Robust rollingupdate and rollback #1353

Closed
bgrant0607 opened this Issue Sep 18, 2014 · 37 comments

Projects

None yet
@bgrant0607
Member

In, PR #1325 we agreed rollingupdate should be factored out of kubecfg in the kubecfg overhaul.

#492 (comment) and PR #1007 discussed alternative approaches to rollingupdate.

What I'd recommend is that we implement a new rollingupdate library and a corresponding command-line wrapper. The library may be invoked by more general libraries/tools in the future.

The rolling update approach that should be used is that of creating a new replication controller with 1 replica, resizing the new (+1) and old (-1) controllers one by one, and then deleting the old controller once it reaches 0 replicas. Unlike the current approach, this predictably updates the set of pods regardless of unexpected failures.

The two replication controllers would need at least one differentiating label, which could use the image tag of the primary container of the pod, which is typically what motivates rolling updates.

It should be possible to apply the operation to services containing multiple release tracks, such as daily and weekly or canary and stable, by apply it to each track individually.

@bgrant0607 bgrant0607 added the config label Sep 19, 2014
@bgrant0607 bgrant0607 added this to the v1.0 milestone Oct 4, 2014
@alex-mohr
Member

The approach described above would seem to work for stateless services and/or blue-green deployments, but I'm not sure how it would work for something like e.g. a redis master where the pod itself has storage it cares about.

Are stateful pods a use case we want to support? If so, they would seem to require some form of in-place update?

@KyleAMathews
Contributor

I'd say yes with some sort of hook system to let people write custom migration scripts to support the transition say to the new Redis master.

@bgrant0607
Member

@alex-mohr See #598 and #1515. You could also put the data into a PD.

@stp-ip
Member
stp-ip commented Nov 21, 2014

The thing is we have to start somewhere and I would say we should start with a rolling update mechanism for stateless services only.

Statefull services have a lot of different needs. I would try to avoid making k8s into a workflow integrating system. The question is. Would it be possible to let containers handle it themselves? On a shutdown lock and flush database.

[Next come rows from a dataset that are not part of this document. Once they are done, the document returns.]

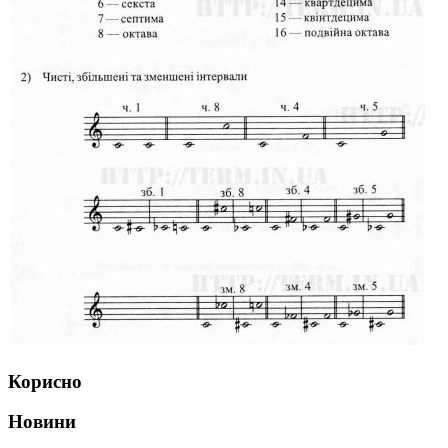
Корисно
Новини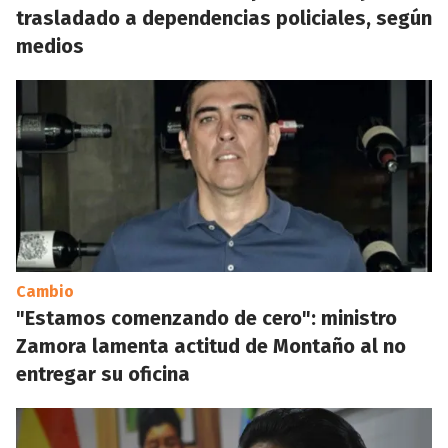
trasladado a dependencias policiales, según
medios
Cambio
"Estamos comenzando de cero": ministro
Zamora lamenta actitud de Montaño al no
entregar su oficina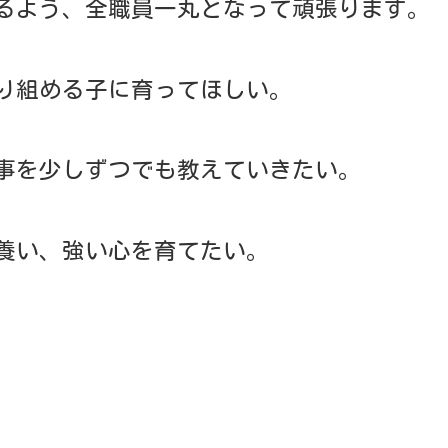
ヂボール大会や縄跳び大会など楽しみな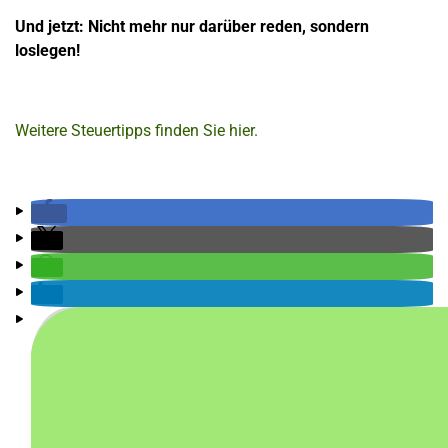
Und jetzt: Nicht mehr nur darüber reden, sondern
loslegen!
Weitere Steuertipps finden Sie hier.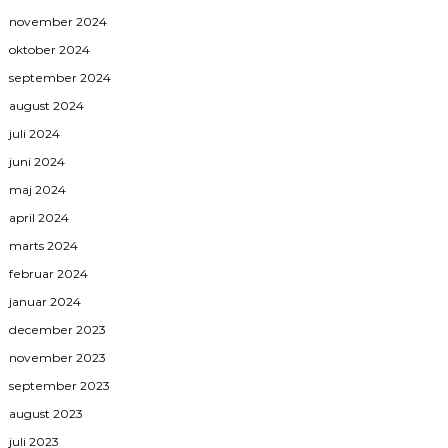
november 2024
oktober 2024
september 2024
august 2024
juli 2024
juni 2024
maj 2024
april 2024
marts 2024
februar 2024
januar 2024
december 2023
november 2023
september 2023
august 2023
juli 2023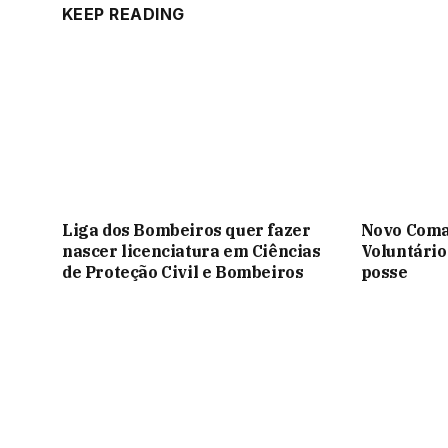
KEEP READING
Liga dos Bombeiros quer fazer
Novo Coma
nascer licenciatura em Ciências
Voluntário
de Proteção Civil e Bombeiros
posse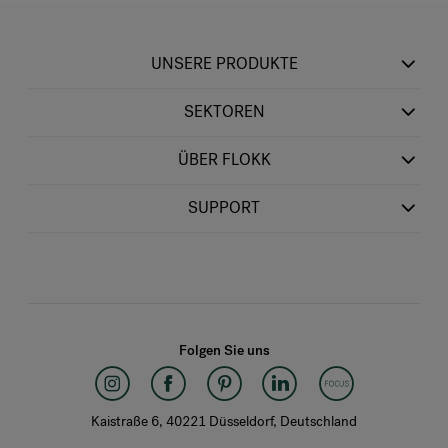
UNSERE PRODUKTE
SEKTOREN
ÜBER FLOKK
SUPPORT
Folgen Sie uns
Kaistraße 6, 40221 Düsseldorf, Deutschland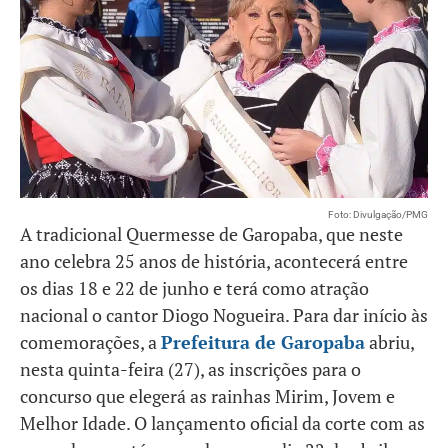
Foto: Divulgação/PMG
A tradicional Quermesse de Garopaba, que neste
ano celebra 25 anos de história, acontecerá entre
os dias 18 e 22 de junho e terá como atração
nacional o cantor Diogo Nogueira. Para dar início às
comemorações, a
Prefeitura de Garopaba
abriu,
nesta quinta-feira (27), as inscrições para o
concurso que elegerá as rainhas Mirim, Jovem e
Melhor Idade. O lançamento oficial da corte com as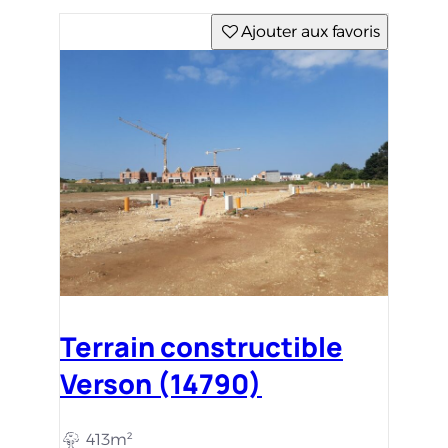
Ajouter aux favoris
Terrain constructible
Verson (14790)
413m²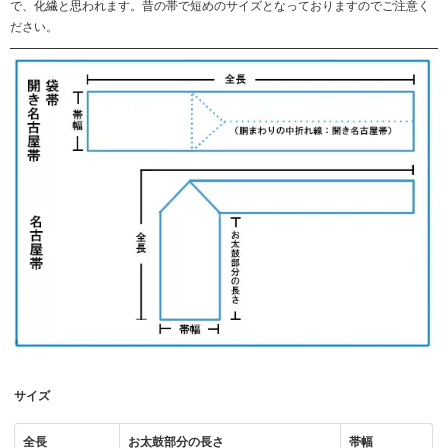
で、化繊と思われます。昔の帯で短めのサイズとなっておりますのでご注意く
ださい。
サイズ
全長
お太鼓部分の長さ
帯幅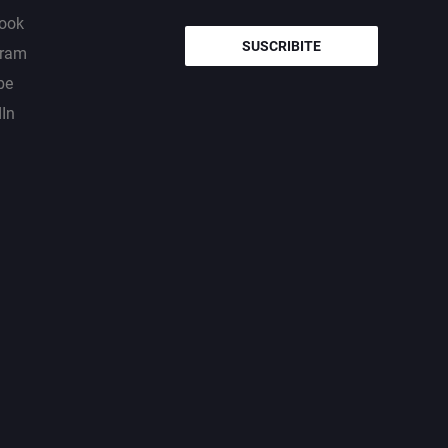
ook
SUSCRIBITE
gram
be
dIn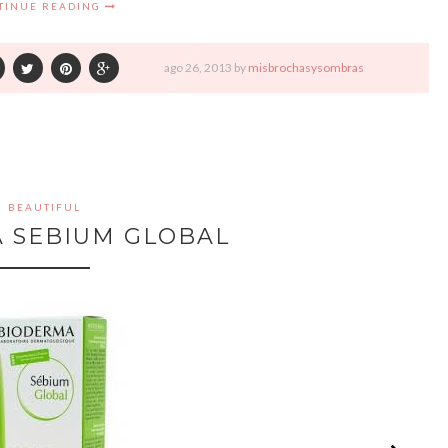
TINUE READING
ago
26,
2013 by
misbrochasysombras
BEAUTIFUL
 SEBIUM GLOBAL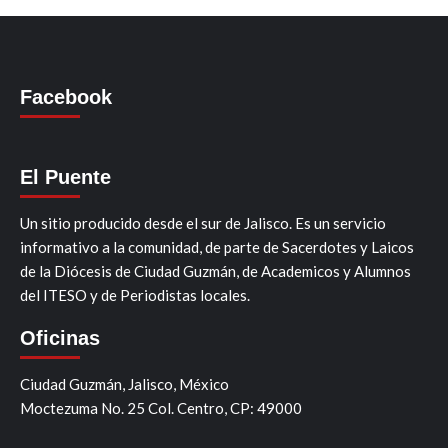
Facebook
El Puente
Un sitio producido desde el sur de Jalisco. Es un servicio
informativo a la comunidad, de parte de Sacerdotes y Laicos
de la Diócesis de Ciudad Guzmán, de Academicos y Alumnos
del ITESO y de Periodistas locales.
Oficinas
Ciudad Guzmán, Jalisco, México
Moctezuma No. 25 Col. Centro, CP: 49000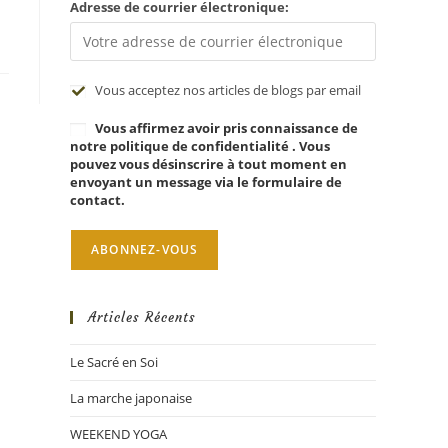
Adresse de courrier électronique:
Vous acceptez nos articles de blogs par email
Vous affirmez avoir pris connaissance de
notre politique de confidentialité . Vous
pouvez vous désinscrire à tout moment en
envoyant un message via le formulaire de
contact.
Articles Récents
Le Sacré en Soi
La marche japonaise
WEEKEND YOGA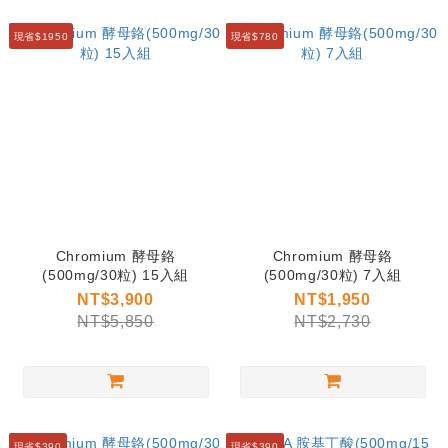
現省$1950
現省$780
Chromium 酵母鉻
Chromium 酵母鉻
(500mg/30粒) 15入組
(500mg/30粒) 7入組
NT$3,900
NT$1,950
NT$5,850
NT$2,730
現省$390
現省$390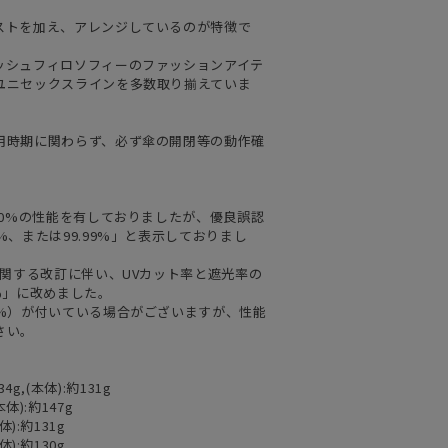
ストを加え、アレンジしているのが特徴で
ッシュフィロソフィーのファッションアイテ
ユニセックスラインを多数取り揃えていま
用時期に関わらず、必ず傘の開閉等の動作確
00%の性能を有しておりましたが、優良誤認
、または99.99%」と表示しておりまし
に関する改訂に伴い、UVカット率と遮光率の
%」に改めました。
9%）が付いている場合がございますが、性能
さい。
34g,(本体):約131g
本体):約147g
体):約131g
体):約130g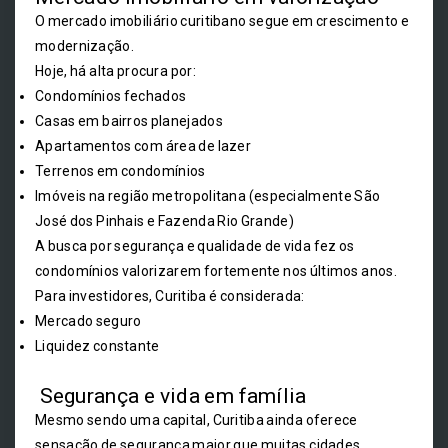
O mercado imobiliário curitibano segue em crescimento e
modernização.
Hoje, há alta procura por:
Condomínios fechados
Casas em bairros planejados
Apartamentos com área de lazer
Terrenos em condomínios
Imóveis na região metropolitana (especialmente São
José dos Pinhais e Fazenda Rio Grande)
A busca por segurança e qualidade de vida fez os
condomínios valorizarem fortemente nos últimos anos.
Para investidores, Curitiba é considerada:
Mercado seguro
Liquidez constante
Segurança e vida em família
Mesmo sendo uma capital, Curitiba ainda oferece
sensação de segurança maior que muitas cidades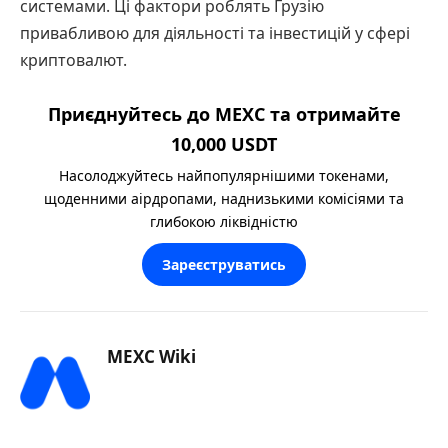
системами. Ці фактори роблять Грузію
привабливою для діяльності та інвестицій у сфері
криптовалют.
Приєднуйтесь до MEXC та отримайте
10,000 USDT
Насолоджуйтесь найпопулярнішими токенами,
щоденними аірдропами, наднизькими комісіями та
глибокою ліквідністю
Зареєструватись
MEXC Wiki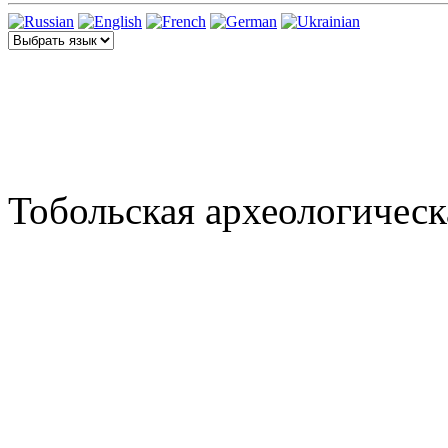
Тобольская археологическ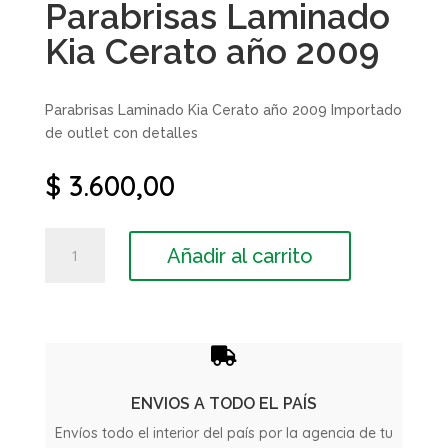
Parabrisas Laminado
Kia Cerato año 2009
Parabrisas Laminado Kia Cerato año 2009 Importado
de outlet con detalles
$
3.600,00
Parabrisas
Añadir al carrito
Laminado
Kia
Cerato
año
2009

cantidad
ENVIOS A TODO EL PAÍS
Envíos todo el interior del país por la agencia de tu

On restart unlock database etc. It could be handled on a per container basis, but makes them a lot more complex.
Another idea, which only works for migrations in my opinion would be to spin up an intermediate pod.

database example:
-> let the container lock and flush database
-> start intermediate container to migrate database
-> remove intermediate container when finished (exit themself)
-> start new pod one container at a time
-> remove old pod one container at a time

This would be the easiest example to start with. I agree there are other ways to remove the complexity from the containers themselves. This could be being able to execute a script on each old container via docker exec for example, which basically kills them when the script was executed. Either when all are killed the migration script could get in (downtime...) or the new containers could already be spawned.

@KyleAMathews
Contributor

@bgrant0607 looks like we'd need a pre-prestop though as SIGTERM is still sent to the container :)

@bgrant0607
Member

Copying the detailed design of rolling update from #3061:

Requirements, principles, assumptions, etc.:

  • As a matter of principle, any functionality available in kubectl should be available by library call and declaratively, as well as by command.
  • Rolling update should not mix configuration generation and orchestration of the update.
  • It needs to handle arbitrary (e.g., multi-container) pods.
  • Durable data objects are assumed to have independent lifetimes of the pods themselves.
  • If the client fails or is killed in the middle of the rolling update, there needs to be a reasonable way to recover and complete or rollback the rollout.
  • Users should be able to specify the update rate on the command line, especially given that we don't yet check pod health or readiness. If it just blazes through the pods, it might as well not be a rolling update.

Proposed syntax:

kubectl rollingupdate <old-controller-name>  -f <new-replication-controller.json>

If the number of replicas specified in the new template were unspecified, I think it would default to 0 after parsing. Behavior in this case would be that we gradually increase it to the replica count of the original. We could also allow the user to specify a new size, which would do a rolling update for min(old,new) and then delete or add the remaining replicas.

Since kubectl can reason about the type of the json parameter, we could add support for specifying just the pod template later (like when we have config generation and v1beta3 sorted), or for other types of controllers (e.g., per-node controller).

Regarding recovery in the case of failure in the middle (i.e., resumption of the rolling update), and rollback of a partial rolling update: This is where annotations would be useful -- to store the final number of replicas desired, for instance. I think the identical syntax as above could work for recovery, if kubectl first checked whether the new replicationController already existed and, if so, merely continued. If we also supported just specifying a name for the new replication controller, that could also be used either to finish the rollingupdate or to rollback, by swapping old and new on the command line.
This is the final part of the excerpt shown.